Task instructions »
From the data that follows, copy every line holding the string "участках".

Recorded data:
⟨

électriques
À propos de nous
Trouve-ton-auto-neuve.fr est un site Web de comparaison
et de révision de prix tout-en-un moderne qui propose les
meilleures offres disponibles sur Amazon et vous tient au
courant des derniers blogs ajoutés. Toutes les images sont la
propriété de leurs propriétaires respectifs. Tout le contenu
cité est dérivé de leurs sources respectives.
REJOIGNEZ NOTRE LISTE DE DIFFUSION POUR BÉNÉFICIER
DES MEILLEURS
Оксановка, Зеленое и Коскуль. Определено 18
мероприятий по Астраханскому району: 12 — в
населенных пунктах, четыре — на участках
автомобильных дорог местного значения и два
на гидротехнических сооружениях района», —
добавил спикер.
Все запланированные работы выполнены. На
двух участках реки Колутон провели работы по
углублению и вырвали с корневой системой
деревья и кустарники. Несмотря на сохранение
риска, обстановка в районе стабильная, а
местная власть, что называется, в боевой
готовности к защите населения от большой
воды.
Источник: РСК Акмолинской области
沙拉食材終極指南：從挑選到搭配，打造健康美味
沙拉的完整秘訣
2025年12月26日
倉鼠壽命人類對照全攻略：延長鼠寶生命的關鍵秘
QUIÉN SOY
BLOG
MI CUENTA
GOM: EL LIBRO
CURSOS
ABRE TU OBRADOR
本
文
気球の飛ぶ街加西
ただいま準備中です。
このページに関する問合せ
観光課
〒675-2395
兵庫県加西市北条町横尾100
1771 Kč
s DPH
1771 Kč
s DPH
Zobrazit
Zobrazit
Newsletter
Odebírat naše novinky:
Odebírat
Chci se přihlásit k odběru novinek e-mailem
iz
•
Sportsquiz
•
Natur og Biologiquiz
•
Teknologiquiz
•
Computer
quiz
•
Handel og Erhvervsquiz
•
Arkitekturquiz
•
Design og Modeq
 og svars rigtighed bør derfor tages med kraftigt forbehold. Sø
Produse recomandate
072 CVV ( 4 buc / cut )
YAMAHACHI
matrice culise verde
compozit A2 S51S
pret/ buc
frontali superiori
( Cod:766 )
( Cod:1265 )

⟩

Response »
населенных пунктах, четыре — на участках
двух участках реки Колутон провели работы по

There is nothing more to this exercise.